Vanessa Yee Chan, the owner of newly opened Alta Dispensary in Chinatown, said her shop would be put at risk if Curaleaf were to be granted a zoning exemption.
“My heart dropped last month when Curaleaf, a $2 billion multistate cannabis conglomerate, provided notice to community board 2 in Manhattan of its intent to open a dispensary at 210 Lafayette St.,” Yee Chan told the CCB. “This proposed location violates OCM proximity rules and would destroy the fragile legal market created this past year by small business dispensaries like Alta.”
Also during the meeting, OCM Policy Director John Kagia noted that MSOs such as Curaleaf – which also hold medical marijuana licenses in New York and are referred to as “registered organizations” or ROs – have already garnered a whopping quarter share of the entire marijuana wholesale market in New York. They’ve done so, he said, primarily through selling full ounces and half-ounces of branded flower.
“They’ve been able to crack quite a bit of share over the last 12 months,” Kagia said.
Other updates
Kagia also noted that the state track-and-trace system, powered by BioTrack, is coming online within a few more months, and said the OCM will be hosting six orientation sessions for licensees, beginning Dec. 17 and wrapping up on Jan. 23.
On a related note, Gilbert Jenkins on Tuesday also said the state needs to do a better job of monitoring what dispensaries are selling, because she alleged that a “dirty secret” of the industry is that retailers are stocking up on cannabis from outside of New York, which is illegal.
“The rate of inversion in this market is the dirty secret that everybody is talking about, that we’re not bringing up in these slides here, that the amount of product that’s coming into our legal, authorized dispensaries from out of state is displacing New York product,” Gilbert Jenkins said. “We need to actually look at, are we truly selling New York products? I think that’s something we need to gather data on.”

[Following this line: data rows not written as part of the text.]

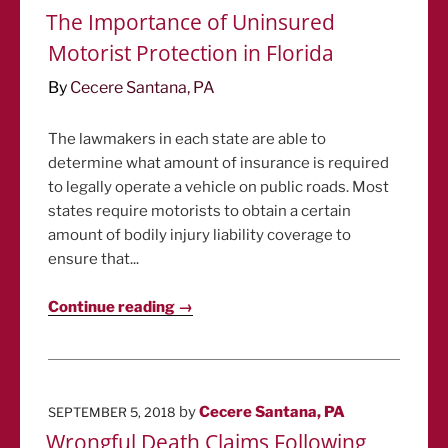
ON
The Importance of Uninsured
Motorist Protection in Florida
By
Cecere Santana, PA
The lawmakers in each state are able to
determine what amount of insurance is required
to legally operate a vehicle on public roads. Most
states require motorists to obtain a certain
amount of bodily injury liability coverage to
ensure that...
Continue reading →
POSTED
by
Cecere Santana, PA
SEPTEMBER 5, 2018
ON
Wrongful Death Claims Following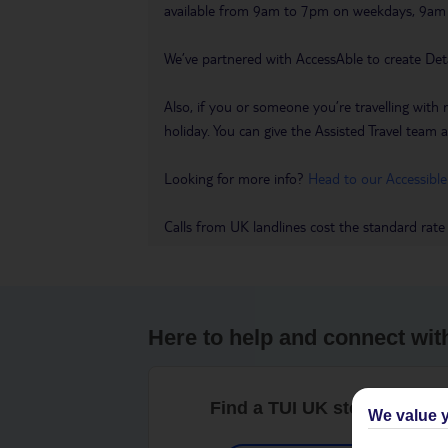
available from 9am to 7pm on weekdays, 9a
We’ve partnered with AccessAble to create Det
Also, if you or someone you’re travelling with 
holiday. You can give the Assisted Travel team a 
Looking for more info?
Head to our Accessible
Calls from UK landlines cost the standard rate
Here to help and connect wit
Find a TUI UK store near y
We value y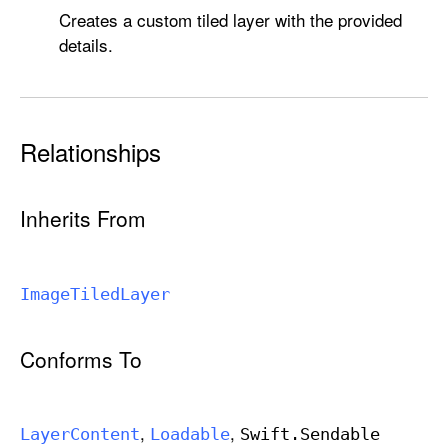
Creates a custom tiled layer with the provided
details.
Relationships
Inherits From
Image
Tiled
Layer
Conforms To
Layer
Content
Loadable
Swift
.Sendable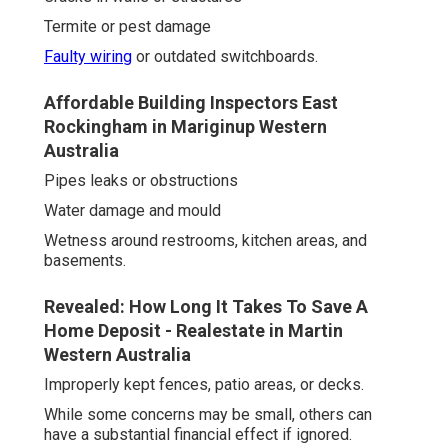
Termite or pest damage
Faulty wiring
or outdated switchboards.
Affordable Building Inspectors East
Rockingham in Mariginup Western
Australia
Pipes leaks or obstructions
Water damage and mould
Wetness around restrooms, kitchen areas, and
basements.
Revealed: How Long It Takes To Save A
Home Deposit - Realestate in Martin
Western Australia
Improperly kept fences, patio areas, or decks.
While some concerns may be small, others can
have a substantial financial effect if ignored.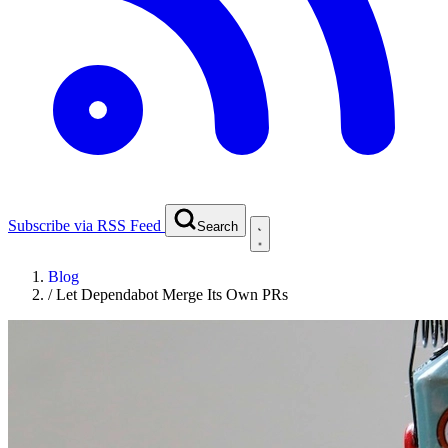
Subscribe via RSS Feed
Search
Blog
/
Let Dependabot Merge Its Own PRs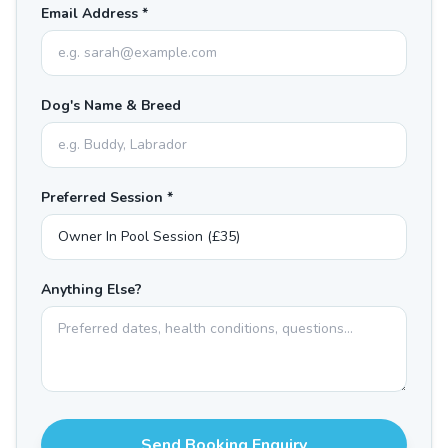
Email Address *
Dog's Name & Breed
Preferred Session *
Anything Else?
Send Booking Enquiry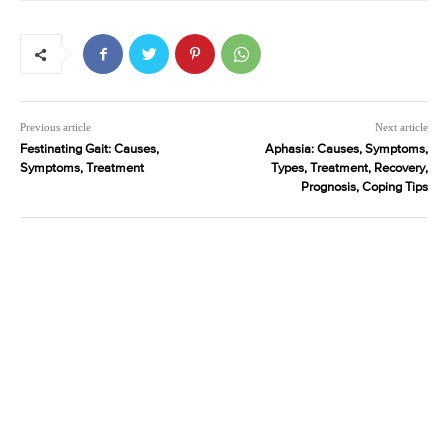
Previous article
Next article
Festinating Gait: Causes,
Aphasia: Causes, Symptoms,
Symptoms, Treatment
Types, Treatment, Recovery,
Prognosis, Coping Tips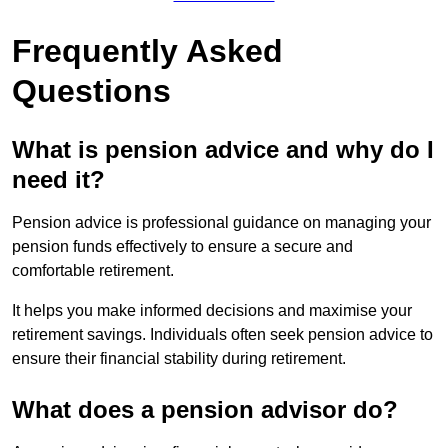
Frequently Asked
Questions
What is pension advice and why do I
need it?
Pension advice is professional guidance on managing your
pension funds effectively to ensure a secure and
comfortable retirement.
It helps you make informed decisions and maximise your
retirement savings. Individuals often seek pension advice to
ensure their financial stability during retirement.
What does a pension advisor do?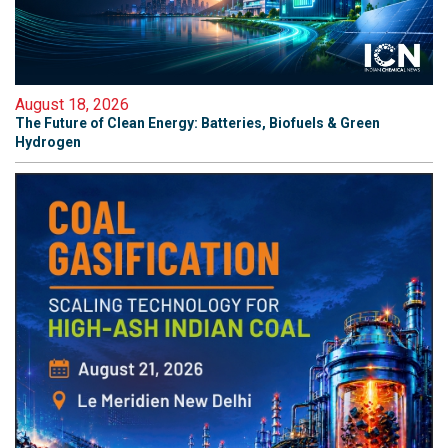
August 18, 2026
The Future of Clean Energy: Batteries, Biofuels & Green
Hydrogen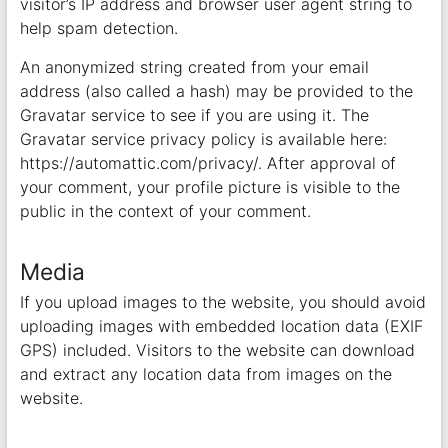
visitor’s IP address and browser user agent string to
help spam detection.
An anonymized string created from your email
address (also called a hash) may be provided to the
Gravatar service to see if you are using it. The
Gravatar service privacy policy is available here:
https://automattic.com/privacy/. After approval of
your comment, your profile picture is visible to the
public in the context of your comment.
Media
If you upload images to the website, you should avoid
uploading images with embedded location data (EXIF
GPS) included. Visitors to the website can download
and extract any location data from images on the
website.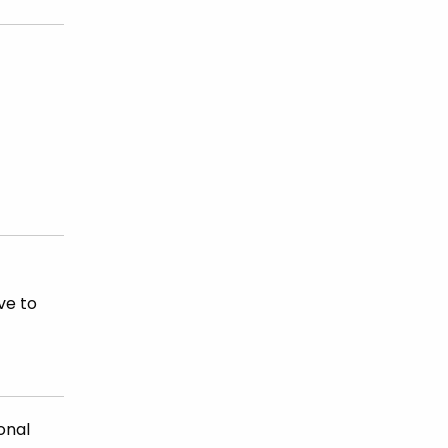
ve to
onal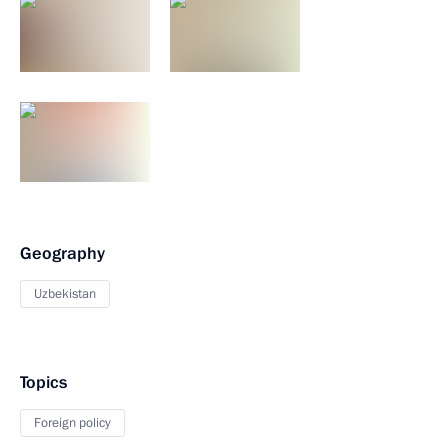
Geography
Uzbekistan
Topics
Foreign policy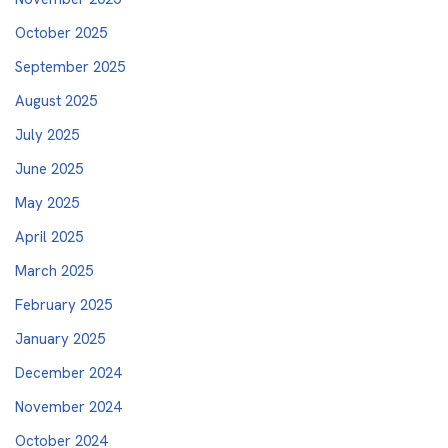
October 2025
September 2025
August 2025
July 2025
June 2025
May 2025
April 2025
March 2025
February 2025
January 2025
December 2024
November 2024
October 2024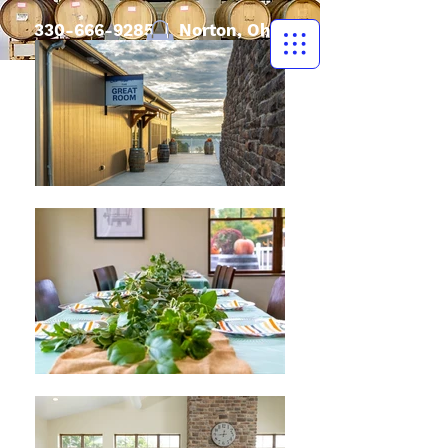
330-666-9285
| Norton, Ohio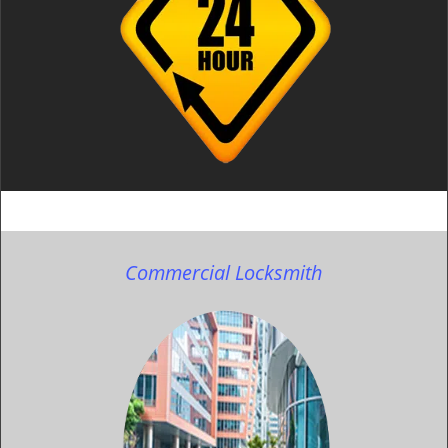
Commercial Locksmith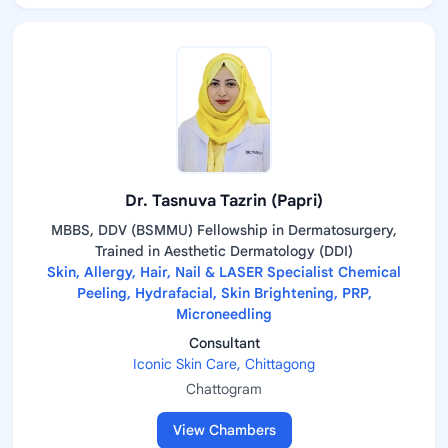
Dr. Tasnuva Tazrin (Papri)
MBBS, DDV (BSMMU) Fellowship in Dermatosurgery,
Trained in Aesthetic Dermatology (DDI)
Skin, Allergy, Hair, Nail & LASER Specialist Chemical
Peeling, Hydrafacial, Skin Brightening, PRP,
Microneedling
Consultant
Iconic Skin Care, Chittagong
Chattogram
View Chambers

Kagia also warned that the average revenue per store was slowly going down as the market competition increased, and plenty of retailers are not yet on sound financial footing, he said.
“As it currently stands, something like 60% of our stores are on, based on their revenues to date, less than a $1 million run rate,” Kagia said.
Since the legal cannabis market launched at the end of 2022, the average monthly revenue per dispensary has shrunken from a high of about $900,000 per month to about $450,000 per month. Also, Kagia said, those figures aren’t spread evenly across the 261 open shops, but are somewhat skewed by the higher-performing retailers.
“This is a natural function of market expansion. It does not mean that these businesses are not doing well. It just means this market is going to get increasingly competitive as we open more doors,” Kagia said.
Still, he noted, total legal marijuana sales thus far in New York have passed $918 million all-time, and will easily crack the $1 billion mark before the end of the year, a sign that things are heading in the right direction.
“This is just the beginning. But what a start,” Kagia said.